• Extracted data:
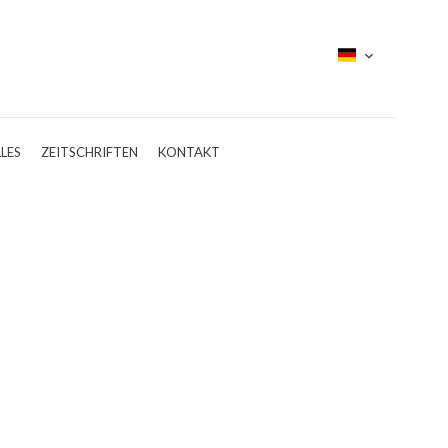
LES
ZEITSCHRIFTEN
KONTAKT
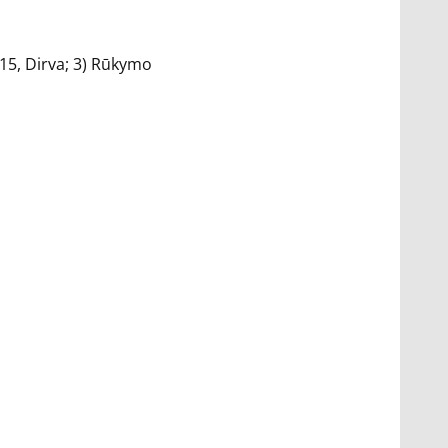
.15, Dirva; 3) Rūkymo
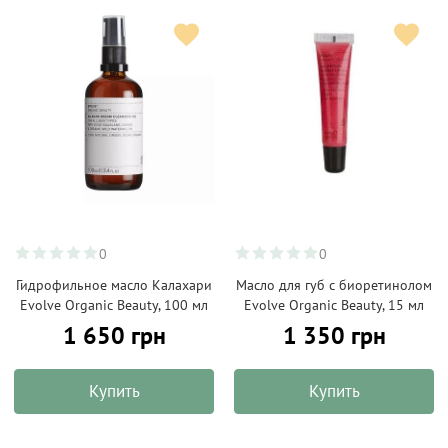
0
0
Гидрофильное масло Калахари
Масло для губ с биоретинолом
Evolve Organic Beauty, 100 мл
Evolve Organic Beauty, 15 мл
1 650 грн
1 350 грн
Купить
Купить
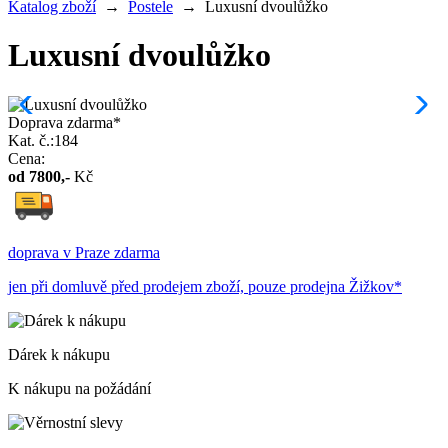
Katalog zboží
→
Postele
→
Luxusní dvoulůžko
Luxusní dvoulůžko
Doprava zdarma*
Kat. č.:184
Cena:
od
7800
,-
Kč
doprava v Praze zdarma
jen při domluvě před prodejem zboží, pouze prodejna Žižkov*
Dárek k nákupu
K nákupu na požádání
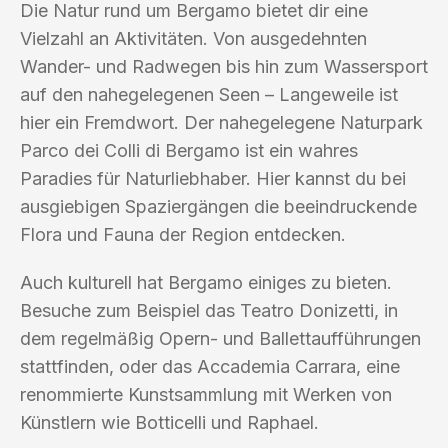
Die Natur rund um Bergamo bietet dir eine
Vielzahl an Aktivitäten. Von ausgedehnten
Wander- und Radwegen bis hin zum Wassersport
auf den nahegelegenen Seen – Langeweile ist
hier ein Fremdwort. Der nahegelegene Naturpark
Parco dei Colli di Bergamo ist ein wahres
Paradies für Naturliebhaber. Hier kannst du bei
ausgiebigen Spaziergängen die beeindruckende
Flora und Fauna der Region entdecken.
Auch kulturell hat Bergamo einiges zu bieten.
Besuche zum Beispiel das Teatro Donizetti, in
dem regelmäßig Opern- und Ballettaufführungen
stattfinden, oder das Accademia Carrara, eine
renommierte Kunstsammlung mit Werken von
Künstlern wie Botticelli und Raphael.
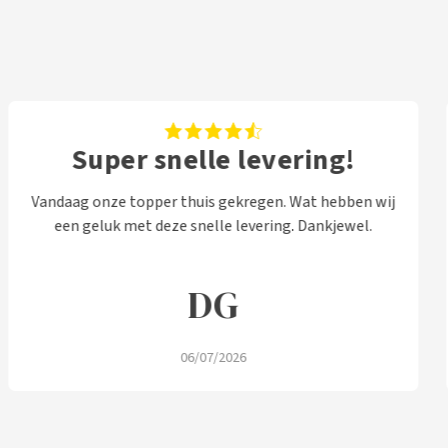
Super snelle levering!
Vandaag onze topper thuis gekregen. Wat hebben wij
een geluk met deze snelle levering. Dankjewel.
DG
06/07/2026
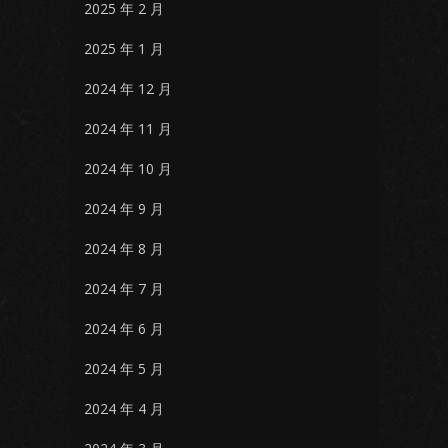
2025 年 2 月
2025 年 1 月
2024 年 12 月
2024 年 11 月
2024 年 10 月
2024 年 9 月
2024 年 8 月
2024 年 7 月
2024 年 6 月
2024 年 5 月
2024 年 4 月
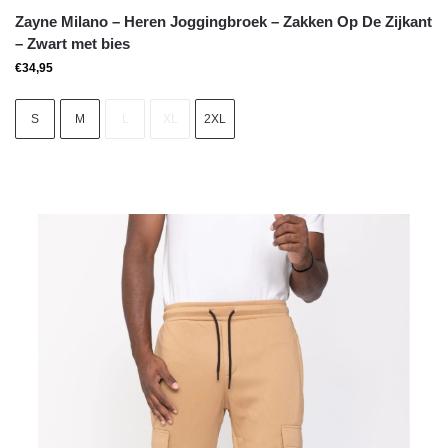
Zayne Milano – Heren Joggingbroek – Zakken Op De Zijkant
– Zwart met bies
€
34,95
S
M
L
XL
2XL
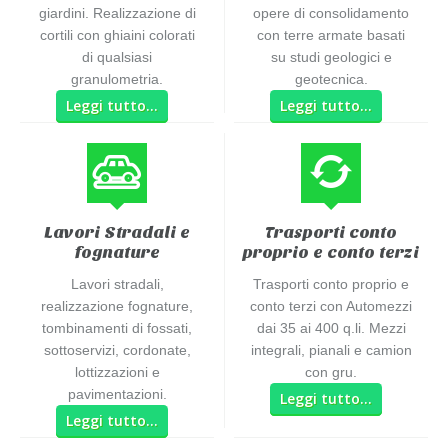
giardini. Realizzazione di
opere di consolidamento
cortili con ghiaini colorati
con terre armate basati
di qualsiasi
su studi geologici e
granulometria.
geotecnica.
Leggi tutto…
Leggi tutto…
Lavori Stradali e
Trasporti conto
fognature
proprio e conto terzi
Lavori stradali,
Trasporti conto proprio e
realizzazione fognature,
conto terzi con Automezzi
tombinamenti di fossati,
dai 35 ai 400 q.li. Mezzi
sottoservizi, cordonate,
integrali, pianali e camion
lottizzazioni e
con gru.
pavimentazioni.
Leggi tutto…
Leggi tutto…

• Exercise description:
Repeat the records in full, exactly as they appear, but with the pictures removed.

• Written solution:
LES
ZEITSCHRIFTEN
KONTAKT
.15, Dirva; 3) Rūkymo
0
0
Гидрофильное масло Калахари
Масло для губ с биоретинолом
Evolve Organic Beauty, 100 мл
Evolve Organic Beauty, 15 мл
1 650 грн
1 350 грн
Купить
Купить
Katalog zboží
→
Postele
→
Luxusní dvoulůžko
Luxusní dvoulůžko
Doprava zdarma*
Kat. č.:184
Cena:
od
7800
,-
Kč
doprava v Praze zdarma
jen při domluvě před prodejem zboží, pouze prodejna Žižkov*
Dárek k nákupu
K nákupu na požádání
Die Natur rund um Bergamo bietet dir eine
Vielzahl an Aktivitäten. Von ausgedehnten
Wander- und Radwegen bis hin zum Wassersport
auf den nahegelegenen Seen – Langeweile ist
hier ein Fremdwort. Der nahegelegene Naturpark
Parco dei Colli di Bergamo ist ein wahres
Paradies für Naturliebhaber. Hier kannst du bei
ausgiebigen Spaziergängen die beeindruckende
Flora und Fauna der Region entdecken.
Auch kulturell hat Bergamo einiges zu bieten.
Besuche zum Beispiel das Teatro Donizetti, in
dem regelmäßig Opern- und Ballettaufführungen
stattfinden, oder das Accademia Carrara, eine
renommierte Kunstsammlung mit Werken von
Künstlern wie Botticelli und Raphael.
Super snelle levering!
Vandaag onze topper thuis gekregen. Wat hebben wij
een geluk met deze snelle levering. Dankjewel.
DG
06/07/2026
2025 年 2 月
2025 年 1 月
2024 年 12 月
2024 年 11 月
2024 年 10 月
2024 年 9 月
2024 年 8 月
2024 年 7 月
2024 年 6 月
2024 年 5 月
2024 年 4 月
Zayne Milano – Heren Joggingbroek – Zakken Op De Zijkant
– Zwart met bies
€
34,95
S
M
L
XL
2XL
giardini. Realizzazione di
opere di consolidamento
cortili con ghiaini colorati
con terre armate basati
di qualsiasi
su studi geologici e
granulometria.
geotecnica.
Leggi tutto…
Leggi tutto…
Lavori Stradali e
Trasporti conto
fognature
proprio e conto terzi
Lavori stradali,
Trasporti conto proprio e
realizzazione fognature,
conto terzi con Automezzi
tombinamenti di fossati,
dai 35 ai 400 q.li. Mezzi
sottoservizi, cordonate,
integrali, pianali e camion
lottizzazioni e
con gru.
pavimentazioni.
Leggi tutto…
Leggi tutto…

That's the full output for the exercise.